For this is the wonderful thing, Brothers and Sisters, that everything, really everything, that separates a man from Jesus, somehow makes a man sad. Because it is really true, whether we want it or not, whether we believe it or not, that Jesus is Life. Jesus is the fullness of joy. As it is written in a Word, "Thou hast fullness of joy". So anything, really anything, that is so precious to a person that they don't want to put it in the hands of Jesus, will sooner or later make their life miserable. It has just come out that this rich young man in the Bible had an idol for his wealth. Do you know what an idol is? Everything in a man's life that he holds on to so tightly that he refuses to give it up can become an idol. What fills his heart, occupies his soul, his thoughts, his emotions. That which fills your life to the brim. This is the idol! And the idol always makes you sad! And are you not sad because something in your life has become an idol? Perhaps it is an old memory that is so engraved in your life that everywhere you look you see it? Or maybe a big disappointment? In people, in a world that still haunts you so much that you can't get over it? Or maybe the pain of your life not turning out the way you once imagined? Or maybe it's a dear dead one that God has already taken, but you haven't given it back and still refuse to let go? Or maybe a sin that has overtaken you, or maybe a dream that never wanted to come true? Because it can all be an idol and an idol always makes you sad!
Do you not sense, Brothers and Sisters, that such sadness is actually the sadness of our own selfish heart. It exposes what is in the heart. For it is very true that there is no better way to know the inside of a man than by what he is grieving over. What is it that makes him sad? In the case of the rich young man, it is in his sadness that what has been in his heart is brought out, somehow disguised. Deep inside. His idol is now unmasked. Until now he himself had not known. He had hoped to follow Jesus and his own selfish heart. And then now he realizes that he can't. You can't do it that way. That's why we read about him, "He would go away thirsty!" This is actually the sadness of unsatisfied selfishness. Observe your sorrows: it is almost always such selfish sorrow that grips your soul. Which is nothing but self-pity. The lack of fulfillment of your own ideas.

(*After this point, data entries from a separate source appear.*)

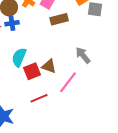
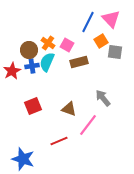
cyan semicircle: (19, 57) -> (47, 62), moved
red square: (32, 71) -> (33, 106), moved

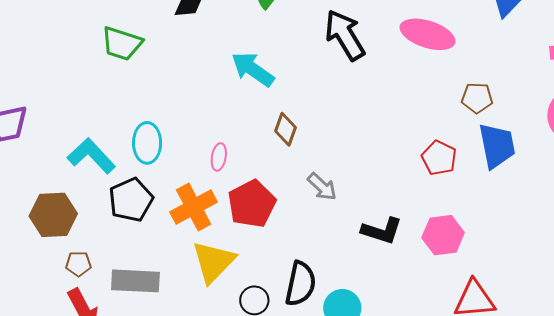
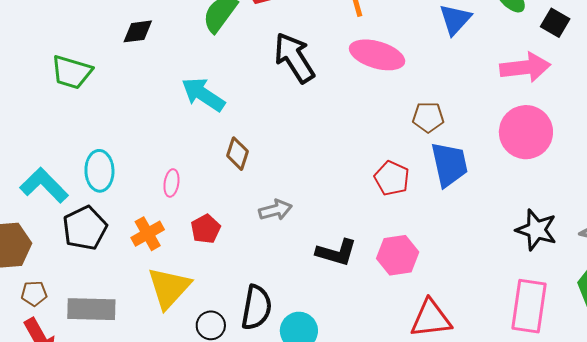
gray arrow: (322, 187) -> (275, 210), turned -56
red pentagon: (252, 204) -> (206, 229), size x0.6
orange cross: (194, 207) -> (148, 234), size x0.7

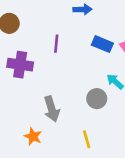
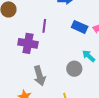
purple cross: (20, 65) -> (28, 43), moved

The exact opposite of this is the so-called holy sadness. It's also mentioned in the Bible. When Jesus approached Jerusalem, "seeing the city, he wept over it". So we read in Luke's Gospel. Seeing the city, he wept over it. That's sadness too, but of a different kind. It's a typically Godly sorrow. Jesus not only wept in the cemetery, not only wept at the tomb of one of his best friends, Lazarus, as it is written of him. Jesus also wept at the grave of his enemy. Seeing the city, the city that He knew was going to kill Him, "weeping on it"! He was not weeping for Himself, He was not feeling sorry for Himself. He was weeping for this city. What made him so sad? The approach of the divine judgment threatening the city and its inexorability. The anticipation of the terrible punishment that threatened the whole nation. He wept because he saw men rushing senselessly to their doom. He ached for blindness, and he ached for the punishment that awaited them, and he ached for the destruction that would befall them, and he ached for the damnation.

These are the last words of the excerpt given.